TASK DETAILS: Beginning with the line that has "Quạt ly tâm hút khói chữa cháy 30KW", reproduce each remaining line of the data exactly, down to and including the last.

MATERIALS PROVIDED:
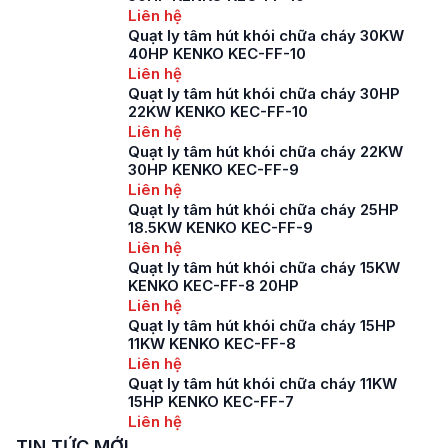
Liên hệ
Quạt ly tâm hút khói chữa cháy 30KW
40HP KENKO KEC-FF-10
Liên hệ
Quạt ly tâm hút khói chữa cháy 30HP
22KW KENKO KEC-FF-10
Liên hệ
Quạt ly tâm hút khói chữa cháy 22KW
30HP KENKO KEC-FF-9
Liên hệ
Quạt ly tâm hút khói chữa cháy 25HP
18.5KW KENKO KEC-FF-9
Liên hệ
Quạt ly tâm hút khói chữa cháy 15KW
KENKO KEC-FF-8 20HP
Liên hệ
Quạt ly tâm hút khói chữa cháy 15HP
11KW KENKO KEC-FF-8
Liên hệ
Quạt ly tâm hút khói chữa cháy 11KW
15HP KENKO KEC-FF-7
Liên hệ
TIN TỨC MỚI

TASK OUTPUT:
Quạt ly tâm hút khói chữa cháy 30KW
40HP KENKO KEC-FF-10
Liên hệ
Quạt ly tâm hút khói chữa cháy 30HP
22KW KENKO KEC-FF-10
Liên hệ
Quạt ly tâm hút khói chữa cháy 22KW
30HP KENKO KEC-FF-9
Liên hệ
Quạt ly tâm hút khói chữa cháy 25HP
18.5KW KENKO KEC-FF-9
Liên hệ
Quạt ly tâm hút khói chữa cháy 15KW
KENKO KEC-FF-8 20HP
Liên hệ
Quạt ly tâm hút khói chữa cháy 15HP
11KW KENKO KEC-FF-8
Liên hệ
Quạt ly tâm hút khói chữa cháy 11KW
15HP KENKO KEC-FF-7
Liên hệ
TIN TỨC MỚI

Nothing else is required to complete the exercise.